Problem to solve
Please write out only the lines from the line with "LIVSFÖRBÄTTRINGSKURSER" to the line with "MOUNTAINBIKETOUR", inclusive, exactly as they stand below, without the pictures.

Input material
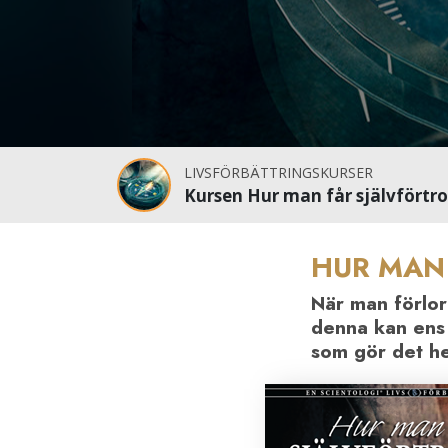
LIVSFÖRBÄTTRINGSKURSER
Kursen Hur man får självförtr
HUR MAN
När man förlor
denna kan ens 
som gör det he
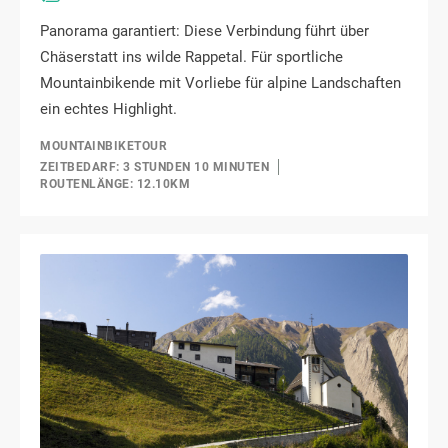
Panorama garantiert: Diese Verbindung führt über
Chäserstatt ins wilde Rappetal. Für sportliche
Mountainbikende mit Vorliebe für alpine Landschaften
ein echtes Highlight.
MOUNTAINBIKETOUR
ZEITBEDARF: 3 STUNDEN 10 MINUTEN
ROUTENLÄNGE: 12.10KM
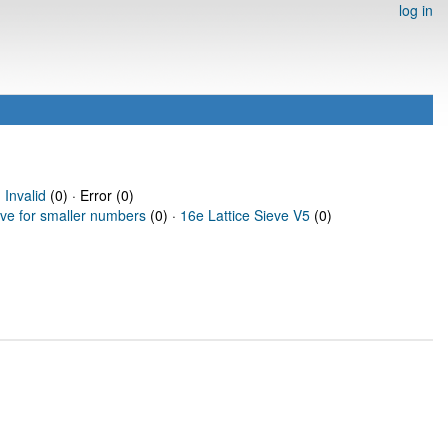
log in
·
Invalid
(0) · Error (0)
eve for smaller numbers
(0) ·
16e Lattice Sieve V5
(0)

---

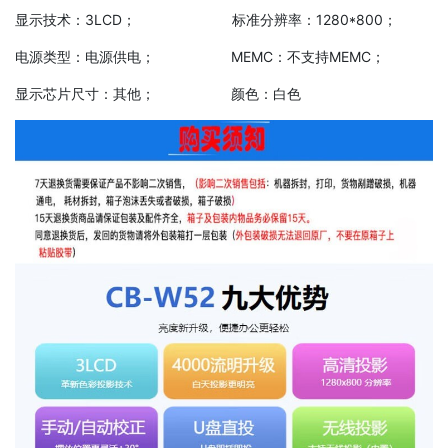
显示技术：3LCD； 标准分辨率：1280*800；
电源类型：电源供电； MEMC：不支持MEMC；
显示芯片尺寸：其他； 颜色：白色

...

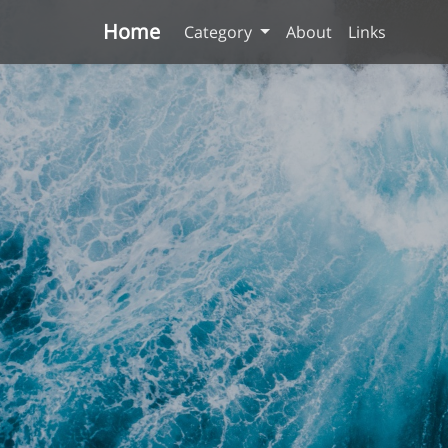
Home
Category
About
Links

Task solution
LIVSFÖRBÄTTRINGSKURSER
Kursen Hur man får självförtr
HUR MAN
När man förlor
denna kan ens 
som gör det he
Panorama garantiert: Diese Verbindung führt über
Chäserstatt ins wilde Rappetal. Für sportliche
Mountainbikende mit Vorliebe für alpine Landschaften
ein echtes Highlight.
MOUNTAINBIKETOUR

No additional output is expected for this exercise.